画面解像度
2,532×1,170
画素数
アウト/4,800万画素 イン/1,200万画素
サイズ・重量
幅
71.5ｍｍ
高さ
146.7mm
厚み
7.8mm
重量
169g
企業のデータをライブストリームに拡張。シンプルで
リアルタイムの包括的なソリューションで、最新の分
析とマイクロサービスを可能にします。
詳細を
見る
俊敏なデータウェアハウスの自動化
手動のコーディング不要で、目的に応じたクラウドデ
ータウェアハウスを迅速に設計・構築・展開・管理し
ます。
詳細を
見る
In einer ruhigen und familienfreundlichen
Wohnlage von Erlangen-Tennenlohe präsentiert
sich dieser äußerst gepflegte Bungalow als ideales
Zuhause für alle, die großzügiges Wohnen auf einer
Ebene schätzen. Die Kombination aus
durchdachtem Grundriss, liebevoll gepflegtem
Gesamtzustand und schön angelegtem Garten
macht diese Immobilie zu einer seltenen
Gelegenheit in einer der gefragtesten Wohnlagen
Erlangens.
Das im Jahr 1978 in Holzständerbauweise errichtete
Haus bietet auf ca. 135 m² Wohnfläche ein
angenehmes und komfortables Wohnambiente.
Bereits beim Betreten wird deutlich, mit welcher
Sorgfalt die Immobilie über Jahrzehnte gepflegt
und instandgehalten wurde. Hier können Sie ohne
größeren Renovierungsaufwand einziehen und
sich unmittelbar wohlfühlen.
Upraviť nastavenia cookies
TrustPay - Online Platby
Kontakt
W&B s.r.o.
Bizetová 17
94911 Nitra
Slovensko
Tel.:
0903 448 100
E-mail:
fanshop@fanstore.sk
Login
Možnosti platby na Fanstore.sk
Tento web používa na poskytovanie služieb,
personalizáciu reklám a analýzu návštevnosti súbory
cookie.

» BRIEF: Your reply should be a single number: how many lines in the listing above include the string "sich".

» RESPONSE TO THE EXERCISE: 2